So, I got some very sad news yesterday. I found out that Jan's fiance decided to call off their June wedding. This is AFTER band reservations, invitations sent, dresses bought, etc. I guess the reasons for his running away are unclear, but I think it doesn't really matter. My heart goes out to her and I am praying lots.
It got me to thinking about how rare it is to find a perfect mate. I know so many people who have been divorced, have crappy marriages/relationships or want to get married and can't find the one.
Then, I know others who are happily married and it just seems like they were meant to be, that God has mapped out their lives perfectly for them.

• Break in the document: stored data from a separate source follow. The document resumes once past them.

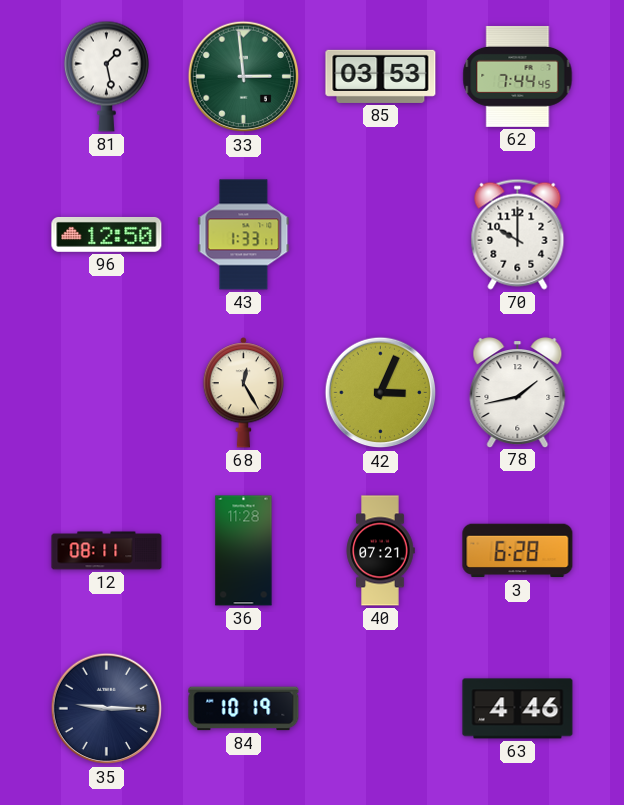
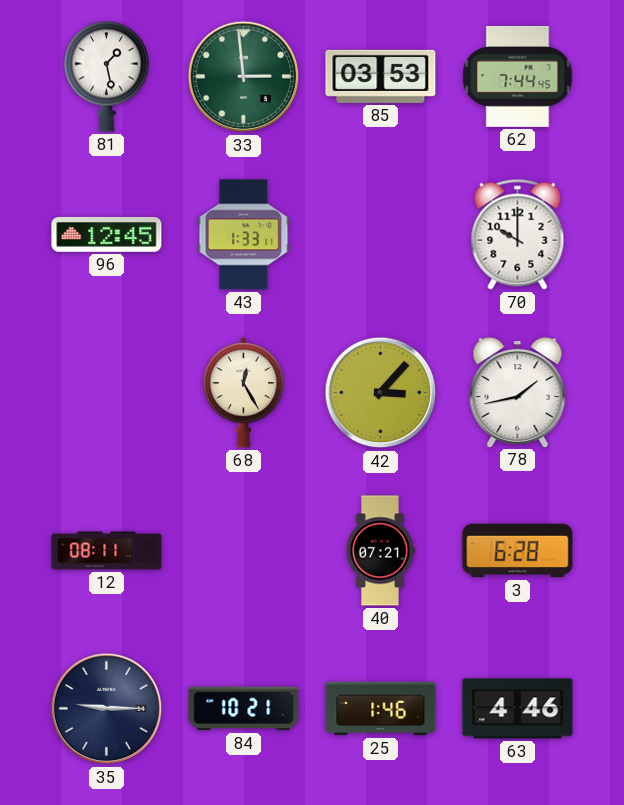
96: 12:50 -> 12:45
42: 3:04 -> 3:07
36: 11:28 -> none
84: 10:19 -> 10:21
25: none -> 1:46
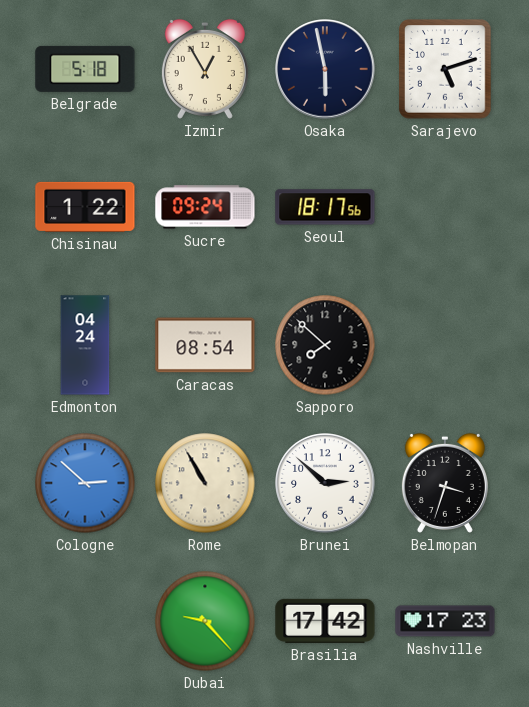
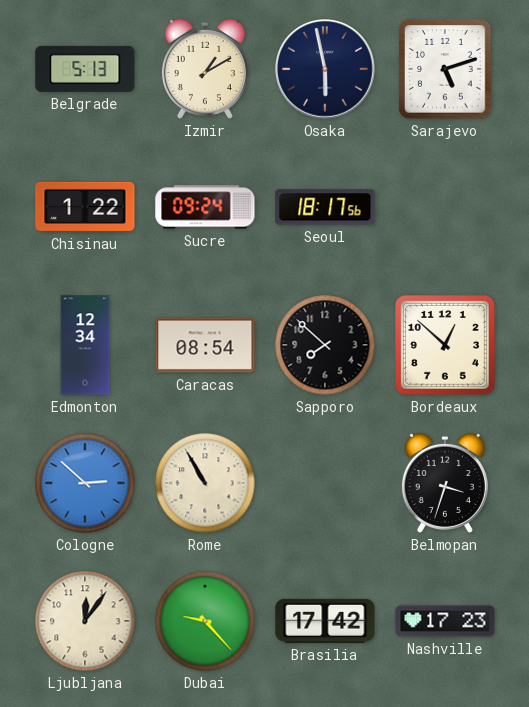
Belgrade: 5:18 -> 5:13
Izmir: 12:55 -> 1:10
Edmonton: 04:24 -> 12:34
Bordeaux: none -> 12:52
Brunei: 2:52 -> none
Ljubljana: none -> 12:06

I am one of the ones that found my soul mate. Of course we argue and things aren't always great, but man do we really love each other and we make the effort to work on our marriage everyday. Sean even willingly goes to a marriage class with me once a week..... And he looks forward to it! He gives me foot rubs and massages daily and he tries to help me with chores and errands as much as I will let him. But most importantly, he loves me and would do anything in this world for me and genuinely puts me before himself.
I have had many trials and errors with relationships before Sean and a lot of heartache, but I also learned a lot and am able to offer Sean the things that I think are most valuable for us on our journey together.
I need to be thankful for what we have. I hate that this happened to Jan. I know in the end that it will have been best for her and God must just have other plans for her adventure in life, but at the moment, it is not much of a consolation. She is such a strong woman and I know she will get through this too, sometimes I just wonder why these tests come along, hasn't she been tested enough already!? Please pray for her.